[Task requirements] Copy out each line below in which the string "طويلة" appears.

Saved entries
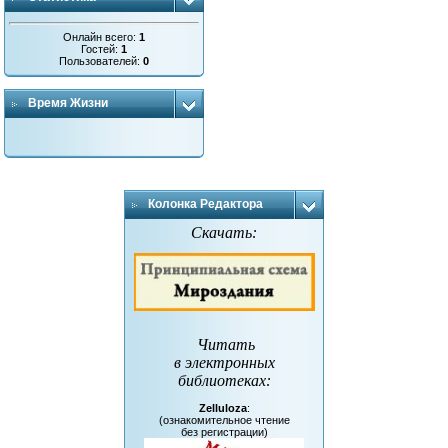
Онлайн всего:
1
Гостей:
1
Пользователей:
0
Время Жизни
Колонка Редактора
Скачать:
Читать
в электронных
библиотеках
:
Zelluloza
:
(ознакомительное чтение
без регистрации)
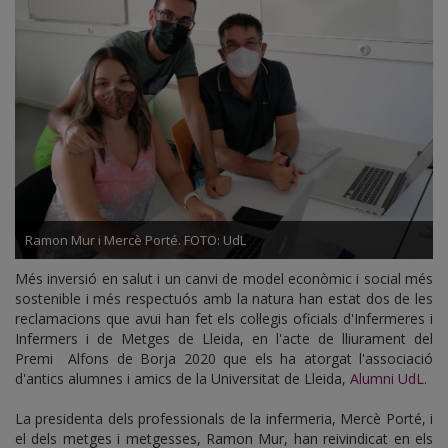
Ramon Mur i Mercè Porté. FOTO: UdL
Més inversió en salut i un canvi de model econòmic i social més
sostenible i més respectuós amb la natura han estat dos de les
reclamacions que avui han fet els col·legis oficials d'Infermeres i
Infermers i de Metges de Lleida, en l'acte de lliurament del
Premi Alfons de Borja 2020 que els ha atorgat l'associació
d'antics alumnes i amics de la Universitat de Lleida,
Alumni UdL
.
La presidenta dels professionals de la infermeria, Mercè Porté, i
el dels metges i metgesses, Ramon Mur, han reivindicat en els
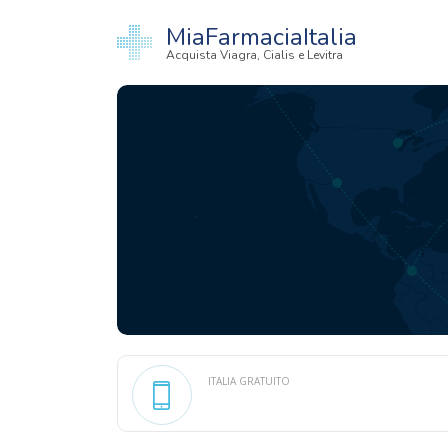
MiaFarmaciaItalia
Acquista Viagra, Cialis e Levitra
ITALIA GRATUITO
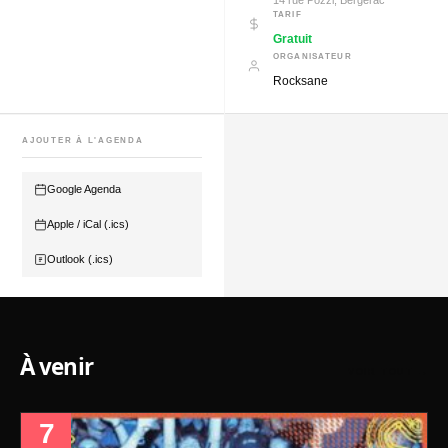
14 rue Pozzi, Bergerac
TARIF
Gratuit
ORGANISATEUR
Rocksane
AJOUTER À L'AGENDA
Google Agenda
Apple / iCal (.ics)
Outlook (.ics)
À venir
VOIR TOUT →
7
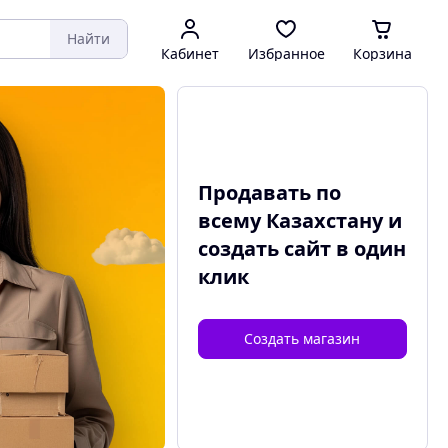
Найти
Кабинет
Избранное
Корзина
Продавать по
всему Казахстану и
создать сайт
в один
клик
Создать магазин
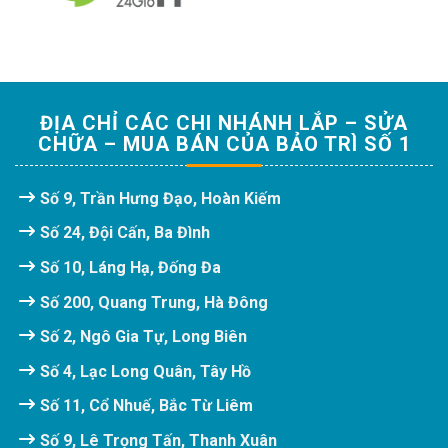
ĐỊA CHỈ CÁC CHI NHÁNH LẮP – SỬA
CHỮA – MUA BÁN CỦA BẢO TRÌ SỐ 1
Số 9, Trần Hưng Đạo, Hoàn Kiếm
Số 24, Đội Cấn, Ba Đình
Số 10, Láng Hạ, Đống Đa
Số 200, Quang Trung, Hà Đông
Số 2, Ngô Gia Tự, Long Biên
Số 4, Lạc Long Quân, Tây Hồ
Số 11, Cổ Nhuế, Bắc Từ Liêm
Số 9, Lê Trọng Tấn, Thanh Xuân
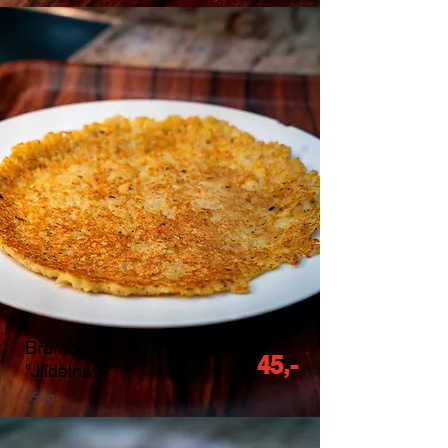
Bramborák
45,-
"Jíídelna"
150g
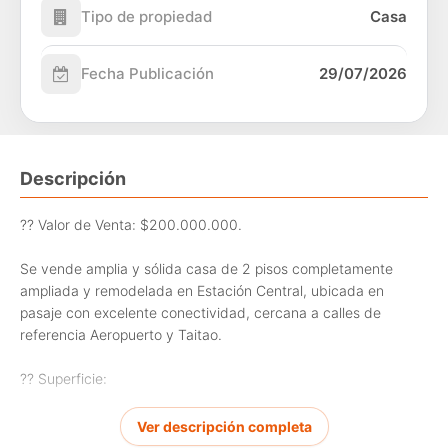
Tipo de propiedad
Casa
Fecha Publicación
29/07/2026
Descripción
?? Valor de Venta: $200.000.000.
Se vende amplia y sólida casa de 2 pisos completamente
ampliada y remodelada en Estación Central, ubicada en
pasaje con excelente conectividad, cercana a calles de
referencia Aeropuerto y Taitao.
?? Superficie:
164 m construidos
Ver descripción completa
202 m de terreno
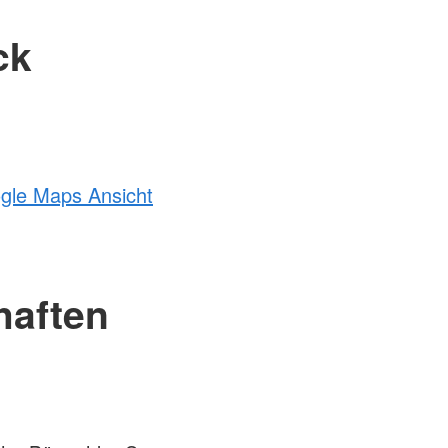
ck
ogle Maps Ansicht
haften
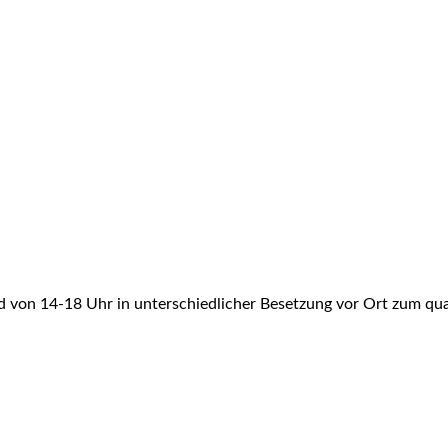
d von 14-18 Uhr in unterschiedlicher Besetzung vor Ort zum qu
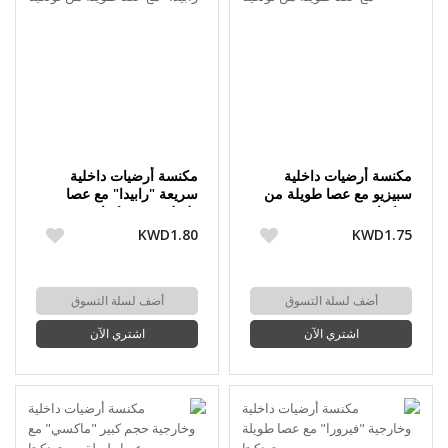
مكنسة أرضيات داخلية
مكنسة أرضيات داخلية
سبيزيو مع عصا طويلة من
سريعة "رابيدا" مع عصا
تونكيتا
طويلة من تونكيتا
KWD1.80
KWD1.75
أضف لسلة التسوق
أضف لسلة التسوق
اشتري الآن
اشتري الآن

[Answer for the task]
سبيزيو مع عصا طويلة من
طويلة من تونكيتا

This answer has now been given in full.